### What is expected
What this exercise needs is every entry restated as written, with no pictures.

------------

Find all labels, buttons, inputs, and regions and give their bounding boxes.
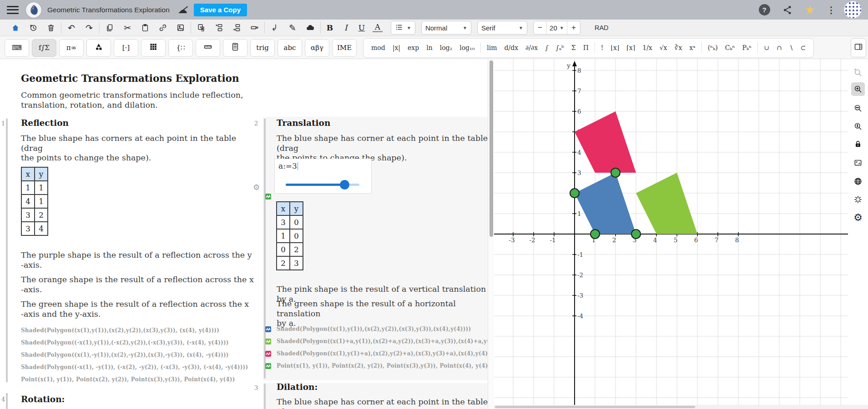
- panel-toggle-button[interactable]: [851, 38, 866, 57]
- text-color-button[interactable]: A: [373, 23, 383, 32]
- math-tab-functions[interactable]: f∫Σ: [32, 39, 56, 57]
- function-button[interactable]: d/dx: [501, 41, 521, 55]
- math-tab-brackets[interactable]: [·]: [114, 39, 138, 57]
- font-size-decrease-button[interactable]: −: [534, 21, 546, 34]
- copy-button[interactable]: [104, 22, 116, 34]
- table-cell[interactable]: 3: [290, 256, 303, 270]
- list-style-dropdown[interactable]: ▼: [391, 21, 415, 35]
- save-copy-button[interactable]: Save a Copy: [194, 4, 247, 16]
- share-icon[interactable]: [782, 5, 793, 15]
- reflection-orange-text[interactable]: The orange shape is the result of a refl…: [21, 275, 257, 294]
- function-button[interactable]: 1/x: [639, 41, 656, 55]
- function-button[interactable]: ⊂: [797, 41, 809, 55]
- function-button[interactable]: ⌈x⌉: [623, 41, 638, 55]
- more-options-icon[interactable]: ⋮: [827, 5, 832, 15]
- font-size-dropdown[interactable]: 20▼: [546, 21, 567, 34]
- function-button[interactable]: ∪: [761, 41, 772, 55]
- function-button[interactable]: Π: [580, 41, 592, 55]
- shape-tool-button[interactable]: [304, 22, 316, 34]
- function-button[interactable]: xᵃ: [686, 41, 698, 55]
- insert-row-above-button[interactable]: [213, 22, 225, 34]
- scrollbar-thumb[interactable]: [495, 406, 695, 408]
- slider-track[interactable]: [286, 184, 359, 186]
- function-button[interactable]: ∩: [773, 41, 785, 55]
- pen-tool-button[interactable]: ✎: [287, 22, 298, 34]
- table-cell[interactable]: 4: [21, 195, 35, 208]
- italic-button[interactable]: I: [341, 23, 351, 32]
- intro-paragraph[interactable]: Common geometric transformations include…: [21, 90, 257, 110]
- globe-button[interactable]: [851, 175, 865, 188]
- function-button[interactable]: log₁₀: [456, 41, 478, 55]
- function-button[interactable]: mod: [368, 41, 389, 55]
- function-button[interactable]: lim: [484, 41, 500, 55]
- function-button[interactable]: ∖: [786, 41, 797, 55]
- math-tab-sets[interactable]: {∷: [168, 39, 193, 57]
- reflection-heading[interactable]: Reflection: [21, 118, 69, 128]
- function-button[interactable]: |x|: [389, 41, 404, 55]
- insert-media-button[interactable]: [175, 22, 187, 34]
- move-block-button[interactable]: [195, 22, 207, 34]
- standard-view-button[interactable]: [851, 193, 865, 206]
- bold-button[interactable]: B: [325, 23, 335, 32]
- math-tab-abc[interactable]: abc: [278, 39, 302, 57]
- user-avatar[interactable]: [844, 1, 862, 19]
- code-expression[interactable]: Shaded(Polygon((-x(1),y(1)),(-x(2),y(2))…: [21, 339, 229, 346]
- pink-shape[interactable]: [575, 111, 636, 173]
- translation-heading[interactable]: Translation: [277, 118, 330, 128]
- code-expression[interactable]: Shaded(Polygon((x(1),y(1)),(x(2),y(2)),(…: [277, 326, 471, 332]
- function-button[interactable]: !: [598, 41, 607, 55]
- settings-gear-icon[interactable]: ⚙: [851, 211, 865, 224]
- rotation-heading[interactable]: Rotation:: [21, 394, 65, 404]
- translation-table[interactable]: xy30100223: [276, 201, 303, 270]
- reflection-green-text[interactable]: The green shape is the result of a refle…: [21, 299, 257, 319]
- function-button[interactable]: Pₖⁿ: [739, 41, 755, 55]
- zoom-in-button[interactable]: [851, 82, 865, 96]
- redo-button[interactable]: ↷: [83, 22, 95, 34]
- function-button[interactable]: ln: [423, 41, 436, 55]
- code-expression[interactable]: Shaded(Polygon((x(1),y(1)+a),(x(2),y(2)+…: [277, 350, 488, 357]
- table-cell[interactable]: 2: [277, 256, 290, 270]
- math-tab-calculator[interactable]: [223, 39, 247, 57]
- table-cell[interactable]: 1: [35, 195, 48, 208]
- favorite-star-icon[interactable]: ★: [805, 4, 815, 15]
- table-cell[interactable]: 3: [21, 222, 35, 235]
- graph-element-icon[interactable]: [265, 338, 271, 344]
- function-button[interactable]: ∛x: [671, 41, 686, 55]
- function-button[interactable]: ∂/∂x: [522, 41, 541, 55]
- paste-button[interactable]: [139, 22, 151, 34]
- graph-element-icon[interactable]: [265, 326, 271, 332]
- fullscreen-button[interactable]: [851, 156, 865, 170]
- underline-button[interactable]: U: [357, 23, 367, 32]
- history-button[interactable]: [27, 22, 39, 34]
- insert-row-below-button[interactable]: [231, 22, 242, 34]
- table-cell[interactable]: 1: [35, 181, 48, 195]
- menu-icon[interactable]: [7, 6, 19, 14]
- graph-element-icon[interactable]: [265, 193, 271, 199]
- document-canvas[interactable]: Geometric Transformations Exploration Co…: [0, 59, 488, 409]
- function-button[interactable]: (ⁿₖ): [705, 41, 721, 55]
- zoom-to-fit-button[interactable]: [851, 120, 865, 133]
- paragraph-style-dropdown[interactable]: Normal▼: [421, 21, 471, 35]
- help-icon[interactable]: ?: [759, 4, 770, 15]
- dilation-heading[interactable]: Dilation:: [277, 382, 318, 392]
- function-button[interactable]: log₂: [437, 41, 455, 55]
- table-cell[interactable]: 3: [277, 215, 290, 229]
- table-cell[interactable]: 4: [35, 222, 48, 235]
- code-expression[interactable]: Shaded(Polygon((x(1)+a,y(1)),(x(2)+a,y(2…: [277, 338, 488, 344]
- code-expression[interactable]: Point(x(1), y(1)), Point(x(2), y(2)), Po…: [21, 376, 235, 383]
- table-cell[interactable]: 0: [290, 229, 303, 243]
- slider-panel[interactable]: a:=3: [274, 159, 372, 194]
- math-tab-keyboard[interactable]: ⌨: [5, 39, 29, 57]
- math-tab-matrix[interactable]: [141, 39, 166, 57]
- code-expression[interactable]: Shaded(Polygon((x(1),-y(1)),(x(2),-y(2))…: [21, 352, 229, 358]
- math-tab-shapes[interactable]: [86, 39, 111, 57]
- green-shape[interactable]: [636, 173, 697, 234]
- math-tab-trig[interactable]: trig: [250, 39, 275, 57]
- dilation-body[interactable]: The blue shape has corner at each point …: [277, 397, 488, 409]
- graph-element-icon[interactable]: [265, 350, 271, 356]
- slider-definition-input[interactable]: a:=3: [278, 161, 298, 170]
- table-cell[interactable]: 2: [35, 208, 48, 222]
- slider-thumb[interactable]: [340, 180, 349, 190]
- reflection-table[interactable]: xy11413234: [21, 167, 48, 236]
- lock-view-button[interactable]: [851, 137, 865, 151]
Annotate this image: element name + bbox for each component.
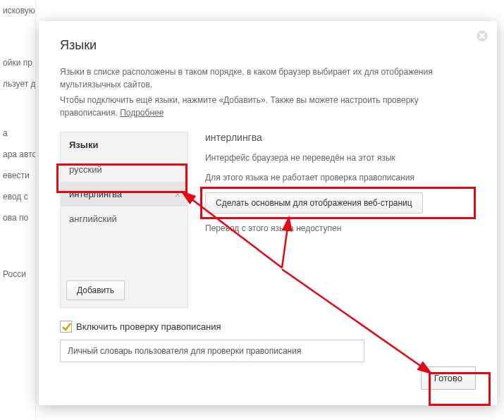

------------

### Written response
Find all labels, buttons, inputs, and regions and give their bounding boxes.
- panel-toggle-button[interactable]: [851, 38, 866, 57]
- text-color-button[interactable]: A: [373, 23, 383, 32]
- math-tab-functions[interactable]: f∫Σ: [32, 39, 56, 57]
- function-button[interactable]: d/dx: [501, 41, 521, 55]
- math-tab-brackets[interactable]: [·]: [114, 39, 138, 57]
- font-size-decrease-button[interactable]: −: [534, 21, 546, 34]
- copy-button[interactable]: [104, 22, 116, 34]
- table-cell[interactable]: 3: [290, 256, 303, 270]
- list-style-dropdown[interactable]: ▼: [391, 21, 415, 35]
- save-copy-button[interactable]: Save a Copy: [194, 4, 247, 16]
- share-icon[interactable]: [782, 5, 793, 15]
- reflection-orange-text[interactable]: The orange shape is the result of a refl…: [21, 275, 257, 294]
- function-button[interactable]: 1/x: [639, 41, 656, 55]
- function-button[interactable]: ⊂: [797, 41, 809, 55]
- function-button[interactable]: ⌈x⌉: [623, 41, 638, 55]
- more-options-icon[interactable]: ⋮: [827, 5, 832, 15]
- font-size-dropdown[interactable]: 20▼: [546, 21, 567, 34]
- function-button[interactable]: ∪: [761, 41, 772, 55]
- function-button[interactable]: Π: [580, 41, 592, 55]
- shape-tool-button[interactable]: [304, 22, 316, 34]
- function-button[interactable]: xᵃ: [686, 41, 698, 55]
- insert-row-above-button[interactable]: [213, 22, 225, 34]
- scrollbar-thumb[interactable]: [495, 406, 695, 408]
- slider-track[interactable]: [286, 184, 359, 186]
- function-button[interactable]: ∩: [773, 41, 785, 55]
- pen-tool-button[interactable]: ✎: [287, 22, 298, 34]
- table-cell[interactable]: 4: [21, 195, 35, 208]
- italic-button[interactable]: I: [341, 23, 351, 32]
- intro-paragraph[interactable]: Common geometric transformations include…: [21, 90, 257, 110]
- globe-button[interactable]: [851, 175, 865, 188]
- function-button[interactable]: log₁₀: [456, 41, 478, 55]
- function-button[interactable]: mod: [368, 41, 389, 55]
- function-button[interactable]: lim: [484, 41, 500, 55]
- function-button[interactable]: ∖: [786, 41, 797, 55]
- math-tab-sets[interactable]: {∷: [168, 39, 193, 57]
- reflection-heading[interactable]: Reflection: [21, 118, 69, 128]
- function-button[interactable]: |x|: [389, 41, 404, 55]
- insert-media-button[interactable]: [175, 22, 187, 34]
- move-block-button[interactable]: [195, 22, 207, 34]
- standard-view-button[interactable]: [851, 193, 865, 206]
- bold-button[interactable]: B: [325, 23, 335, 32]
- math-tab-abc[interactable]: abc: [278, 39, 302, 57]
- user-avatar[interactable]: [844, 1, 862, 19]
- code-expression[interactable]: Shaded(Polygon((-x(1),y(1)),(-x(2),y(2))…: [21, 339, 229, 346]
- pink-shape[interactable]: [575, 111, 636, 173]
- translation-heading[interactable]: Translation: [277, 118, 330, 128]
- code-expression[interactable]: Shaded(Polygon((x(1),y(1)),(x(2),y(2)),(…: [277, 326, 471, 332]
- function-button[interactable]: !: [598, 41, 607, 55]
- settings-gear-icon[interactable]: ⚙: [851, 211, 865, 224]
- rotation-heading[interactable]: Rotation:: [21, 394, 65, 404]
- translation-table[interactable]: xy30100223: [276, 201, 303, 270]
- reflection-green-text[interactable]: The green shape is the result of a refle…: [21, 299, 257, 319]
- function-button[interactable]: Pₖⁿ: [739, 41, 755, 55]
- zoom-in-button[interactable]: [851, 82, 865, 96]
- redo-button[interactable]: ↷: [83, 22, 95, 34]
- function-button[interactable]: ln: [423, 41, 436, 55]
- code-expression[interactable]: Shaded(Polygon((x(1),y(1)+a),(x(2),y(2)+…: [277, 350, 488, 357]
- table-cell[interactable]: 2: [277, 256, 290, 270]
- math-tab-calculator[interactable]: [223, 39, 247, 57]
- table-cell[interactable]: 1: [35, 195, 48, 208]
- favorite-star-icon[interactable]: ★: [805, 4, 815, 15]
- table-cell[interactable]: 3: [21, 222, 35, 235]
- graph-element-icon[interactable]: [265, 338, 271, 344]
- function-button[interactable]: ∛x: [671, 41, 686, 55]
- function-button[interactable]: ∂/∂x: [522, 41, 541, 55]
- paste-button[interactable]: [139, 22, 151, 34]
- graph-element-icon[interactable]: [265, 326, 271, 332]
- fullscreen-button[interactable]: [851, 156, 865, 170]
- underline-button[interactable]: U: [357, 23, 367, 32]
- history-button[interactable]: [27, 22, 39, 34]
- insert-row-below-button[interactable]: [231, 22, 242, 34]
- table-cell[interactable]: 1: [35, 181, 48, 195]
- menu-icon[interactable]: [7, 6, 19, 14]
- graph-element-icon[interactable]: [265, 193, 271, 199]
- document-canvas[interactable]: Geometric Transformations Exploration Co…: [0, 59, 488, 409]
- function-button[interactable]: (ⁿₖ): [705, 41, 721, 55]
- zoom-to-fit-button[interactable]: [851, 120, 865, 133]
- paragraph-style-dropdown[interactable]: Normal▼: [421, 21, 471, 35]
- help-icon[interactable]: ?: [759, 4, 770, 15]
- dilation-heading[interactable]: Dilation:: [277, 382, 318, 392]
- function-button[interactable]: log₂: [437, 41, 455, 55]
- table-cell[interactable]: 3: [277, 215, 290, 229]
- table-cell[interactable]: 4: [35, 222, 48, 235]
- code-expression[interactable]: Shaded(Polygon((x(1)+a,y(1)),(x(2)+a,y(2…: [277, 338, 488, 344]
- code-expression[interactable]: Point(x(1), y(1)), Point(x(2), y(2)), Po…: [21, 376, 235, 383]
- table-cell[interactable]: 0: [290, 229, 303, 243]
- slider-panel[interactable]: a:=3: [274, 159, 372, 194]
- math-tab-keyboard[interactable]: ⌨: [5, 39, 29, 57]
- math-tab-matrix[interactable]: [141, 39, 166, 57]
- code-expression[interactable]: Shaded(Polygon((x(1),-y(1)),(x(2),-y(2))…: [21, 352, 229, 358]
- math-tab-shapes[interactable]: [86, 39, 111, 57]
- green-shape[interactable]: [636, 173, 697, 234]
- math-tab-trig[interactable]: trig: [250, 39, 275, 57]
- dilation-body[interactable]: The blue shape has corner at each point …: [277, 397, 488, 409]
- graph-element-icon[interactable]: [265, 350, 271, 356]
- slider-definition-input[interactable]: a:=3: [278, 161, 298, 170]
- table-cell[interactable]: 2: [35, 208, 48, 222]
- slider-thumb[interactable]: [340, 180, 349, 190]
- reflection-table[interactable]: xy11413234: [21, 167, 48, 236]
- lock-view-button[interactable]: [851, 137, 865, 151]
Annotate this image: element name + bbox for each component.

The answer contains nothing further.